Deploy Your First ML Model on KubeBid

Running ML inference can be expensive. GPU instances on major cloud providers cost $3-8/hour for capable hardware. But with KubeBid's auction pricing, you can often get the same GPUs for $1-3/hour. This tutorial shows you how to deploy a PyTorch model and start saving.

What You'll Build

A scalable inference service for a Llama 2 model, running on A100 GPUs with automatic scaling based on request volume and GPU price.

Prerequisites

Before we start, make sure you have:

A KubeBid account (sign up free)
The KubeBid CLI installed
Docker installed locally
Basic familiarity with Kubernetes

Step 1: Set Up Your Cluster

First, let's create a GPU cluster with auction pricing. We'll set a maximum bid of $4.50/hour for A100 GPUs (typically $8.50 on-demand):

# Install/update the CLI
curl -sSL https://get.kubebid.io | bash

# Login with your API key
kubebid auth login

# Create a cluster with GPU nodes
kubebid cluster create \
  --name ml-inference \
  --region us-west-2 \
  --node-type a100-1x \
  --nodes 2 \
  --max-bid 4.50 \
  --bid-strategy balanced

# Get your kubeconfig
kubebid cluster kubeconfig ml-inference > ~/.kube/config

The cluster should be ready in about 30 seconds.
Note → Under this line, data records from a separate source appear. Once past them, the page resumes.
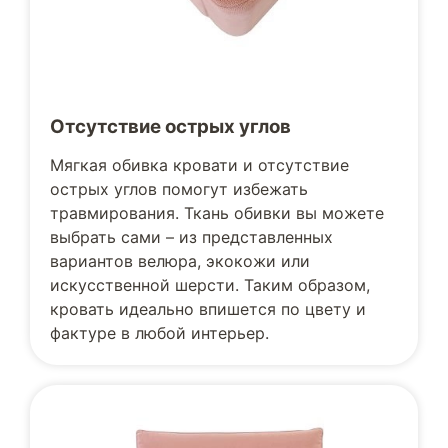
Отсутствие острых углов
Мягкая обивка кровати и отсутствие
острых углов помогут избежать
травмирования. Ткань обивки вы можете
выбрать сами – из представленных
вариантов велюра, экокожи или
искусственной шерсти. Таким образом,
кровать идеально впишется по цвету и
фактуре в любой интерьер.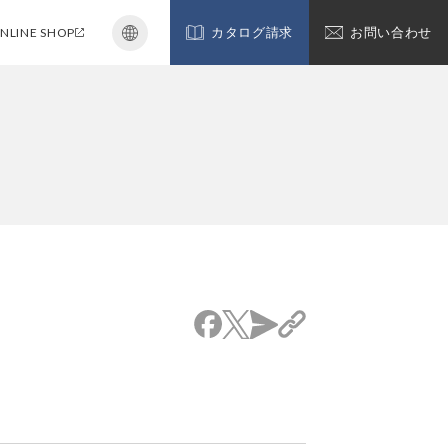
NLINE SHOP
カタログ請求
お問い合わせ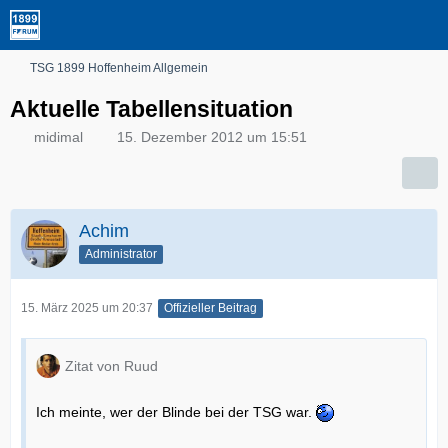
TSG 1899 Hoffenheim Allgemein
Aktuelle Tabellensituation
midimal
15. Dezember 2012 um 15:51
Achim
Administrator
15. März 2025 um 20:37
Offizieller Beitrag
Zitat von Ruud
Ich meinte, wer der Blinde bei der TSG war.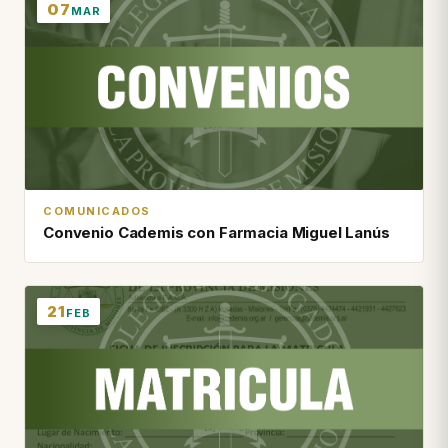
07
MAR
COMUNICADOS
Convenio Cademis con Farmacia Miguel Lanús
21
FEB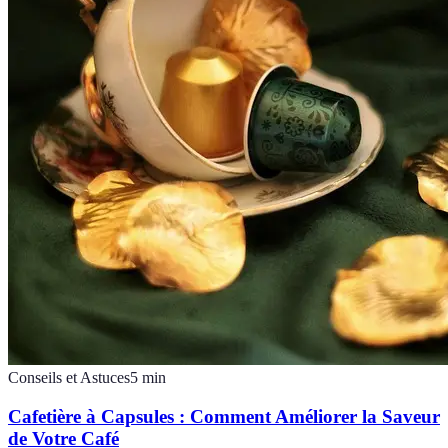
Conseils et Astuces
5
min
Cafetière à Capsules : Comment Améliorer la Saveur
de Votre Café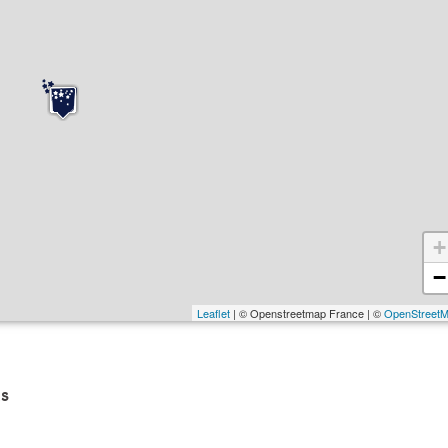
+
−
Leaflet
| © Openstreetmap France | ©
OpenStreet
s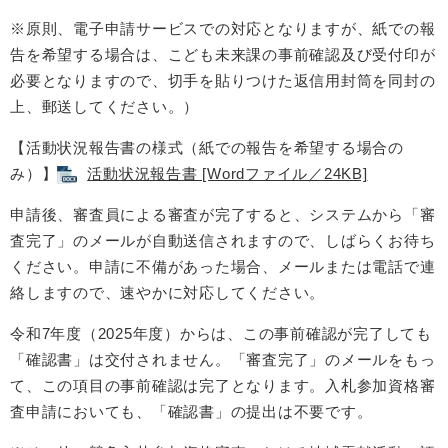
※原則、電子申請サービスでの対応となりますが、紙での報
告を希望する場合は、こども未来課の事前確認及び受付印が
必要となりますので、切手を貼りつけた返信用封筒を同封の
上、郵送してください。）​​
【活動状況報告書の様式（紙での報告を希望する場合の
み）】
活動状況報告書 [Wordファイル／24KB]
申請後、審査員による審査が完了すると、システムから「審
査完了」のメールが自動送信されますので、しばらくお待ち
ください。申請に不備があった場合、メールまたは電話で連
絡しますので、速やかに対応してください。
令和7年度（2025年度）からは、この事前確認が完了しても
「確認書」は交付されません。「審査完了」のメールをもっ
て、この項目の事前確認は完了となります。入札参加資格審
査申請においても、「確認書」の提出は不要です。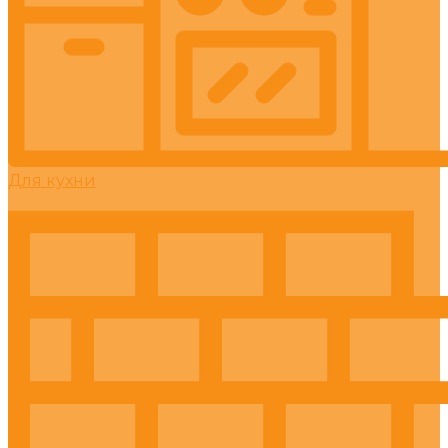
Для кухни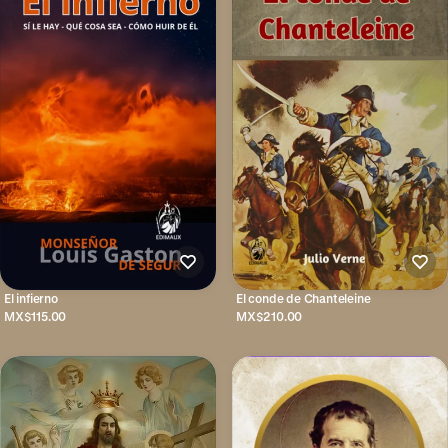
El infierno
El conde de Chanteleine
MX$115.00
MX$210.00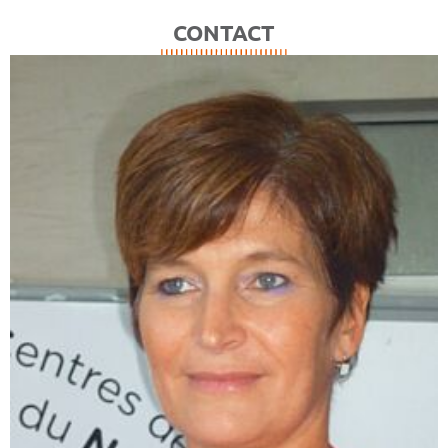
CONTACT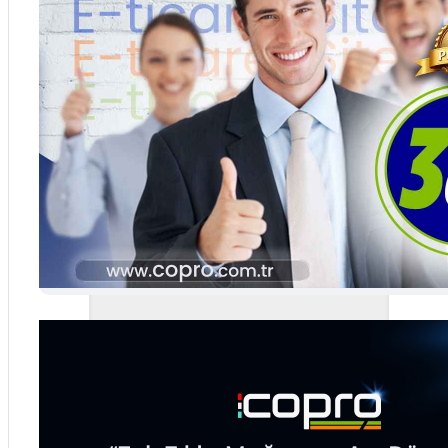
YENİ
Market E-Ticaret Sitesi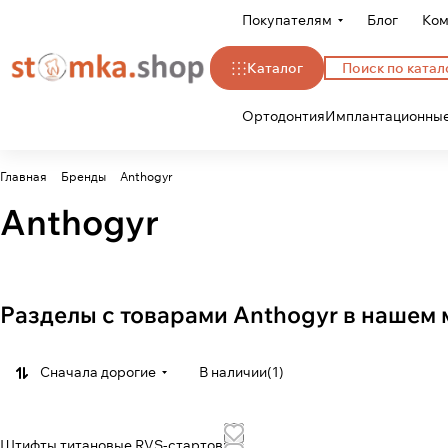
Покупателям
Блог
Ком
Каталог
Ортодонтия
Имплантационные
Главная
Бренды
Anthogyr
Anthogyr
Разделы с товарами Anthogyr в нашем 
Сначала дорогие
В наличии
(
1
)
Штифты титановые RVS-cтартовый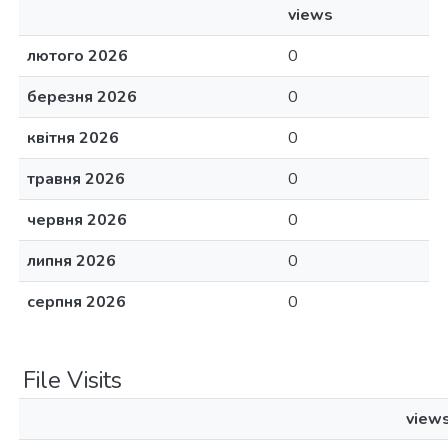
views
лютого 2026
0
березня 2026
0
квітня 2026
0
травня 2026
0
червня 2026
0
липня 2026
0
серпня 2026
0
File Visits
view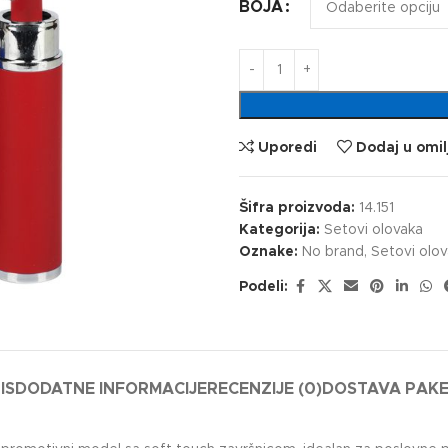
BOJA
Uporedi
Dodaj u omil
Šifra proizvoda:
14.151
Kategorija:
Setovi olovaka
Oznake:
No brand
,
Setovi olo
Podeli:
IS
DODATNE INFORMACIJE
RECENZIJE (0)
DOSTAVA PAK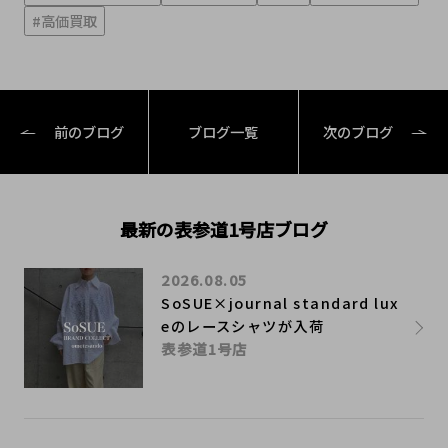
#高価買取
前のブログ
ブログ一覧
次のブログ
最新の表参道1号店ブログ
2026.08.05
SoSUE×journal standard lux
eのレースシャツが入荷
表参道1号店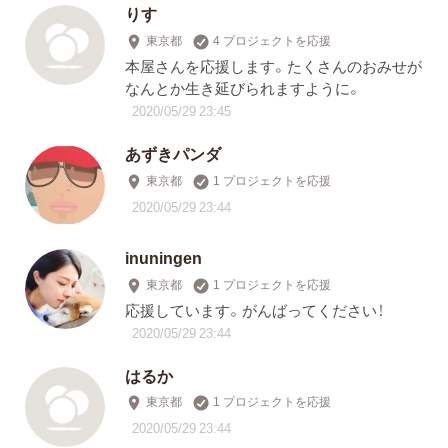
りす
東京都
4 プロジェクトを応援
本屋さんを応援します。たくさんのおみせが
なんとか生き延びられますように。
2020/05/29 23:45
あずきパンダ
東京都
1 プロジェクトを応援
2020/05/29 23:44
inuningen
東京都
1 プロジェクトを応援
応援しています。がんばってください！
2020/05/29 23:44
はるか
東京都
1 プロジェクトを応援
2020/05/29 23:44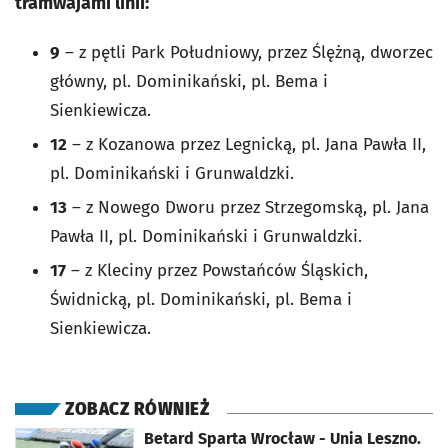
tramwajami linii:
9
– z pętli Park Południowy, przez Ślężną, dworzec
główny, pl. Dominikański, pl. Bema i
Sienkiewicza.
12
– z Kozanowa przez Legnicką, pl. Jana Pawła II,
pl. Dominikański i Grunwaldzki.
13
– z Nowego Dworu przez Strzegomską, pl. Jana
Pawła II, pl. Dominikański i Grunwaldzki.
17
– z Kleciny przez Powstańców Śląskich,
Świdnicką, pl. Dominikański, pl. Bema i
Sienkiewicza.
ZOBACZ RÓWNIEŻ
otworzy się w nowej karcie
Betard Sparta Wrocław - Unia Leszno.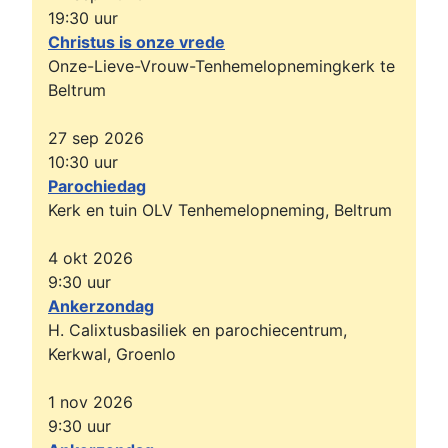
19:30
uur
Christus is onze vrede
Onze-Lieve-Vrouw-Tenhemelopnemingkerk te
Beltrum
27 sep 2026
10:30
uur
Parochiedag
Kerk en tuin OLV Tenhemelopneming, Beltrum
4 okt 2026
9:30
uur
Ankerzondag
H. Calixtusbasiliek en parochiecentrum,
Kerkwal, Groenlo
1 nov 2026
9:30
uur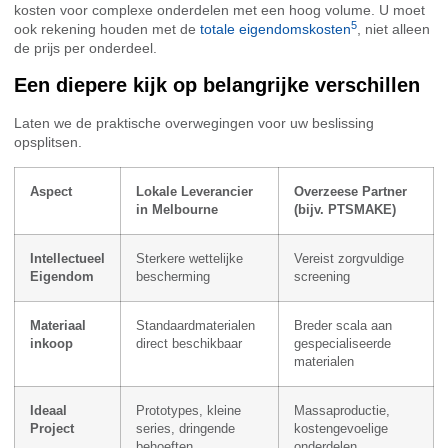
kosten voor complexe onderdelen met een hoog volume. U moet
5
ook rekening houden met de
totale eigendomskosten
, niet alleen
de prijs per onderdeel.
Een diepere kijk op belangrijke verschillen
Laten we de praktische overwegingen voor uw beslissing
opsplitsen.
Aspect
Lokale Leverancier
Overzeese Partner
in Melbourne
(bijv. PTSMAKE)
Intellectueel
Sterkere wettelijke
Vereist zorgvuldige
Eigendom
bescherming
screening
Materiaal
Standaardmaterialen
Breder scala aan
inkoop
direct beschikbaar
gespecialiseerde
materialen
Ideaal
Prototypes, kleine
Massaproductie,
Project
series, dringende
kostengevoelige
behoeften
onderdelen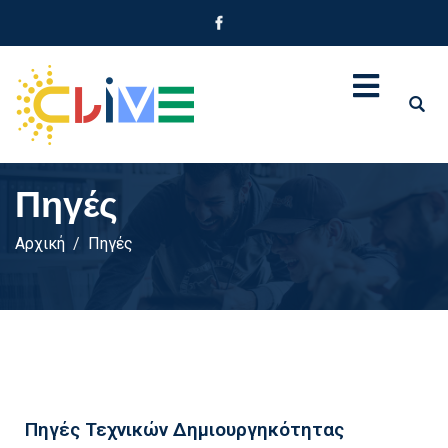
Πηγές
Αρχική
Πηγές
Πηγές Τεχνικών Δημιουργηκότητας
Let's verify:

$ kubectl get nodes
NAME              STATUS   ROLES    AGE   VERSION
kb-gpu-node-001   Ready    worker   45s   v1.28.3
kb-gpu-node-002   Ready    worker   42s   v1.28.3

$ kubectl describe node kb-gpu-node-001 | grep nvidia
  nvidia.com/gpu:     1

Step 2: Build the Inference Container

Let's create a simple inference server using FastAPI and vLLM for efficient Llama 2 serving:

# app/main.py
from fastapi import FastAPI
from pydantic import BaseModel
from vllm import LLM, SamplingParams

app = FastAPI()

# Load model on startup
llm = LLM(
    model="meta-llama/Llama-2-7b-chat-hf",
    tensor_parallel_size=1,
    gpu_memory_utilization=0.9
)

class GenerateRequest(BaseModel):
    prompt: str
    max_tokens: int = 256
    temperature: float = 0.7

class GenerateResponse(BaseModel):
    text: str
    tokens_generated: int

@app.post("/generate", response_model=GenerateResponse)
async def generate(request: GenerateRequest):
    sampling_params = SamplingParams(
        temperature=request.temperature,
        max_tokens=request.max_tokens
    )

    outputs = llm.generate([request.prompt], sampling_params)
    generated_text = outputs[0].outputs[0].text

    return GenerateResponse(
        text=generated_text,
        tokens_generated=len(outputs[0].outputs[0].token_ids)
    )

@app.get("/health")
async def health():
    return {"status": "healthy"}

And the Dockerfile:

# Dockerfile
FROM nvidia/cuda:12.4.0-runtime-ubuntu22.04

RUN apt-get update && apt-get install -y python3 python3-pip

WORKDIR /app

COPY requirements.txt .
RUN pip3 install --no-cache-dir -r requirements.txt

COPY app/ ./app/

# Download model weights at build time
RUN python3 -c "from huggingface_hub import snapshot_download; \
    snapshot_download('meta-llama/Llama-2-7b-chat-hf')"

EXPOSE 8000
CMD ["uvicorn", "app.main:app", "--host", "0.0.0.0", "--port", "8000"]

# requirements.txt
fastapi==0.115.0
uvicorn==0.32.0
vllm==0.6.3
pydantic==2.9.2

Build and push to a registry:

# Build the image
docker build -t myorg/llama2-inference:v1 .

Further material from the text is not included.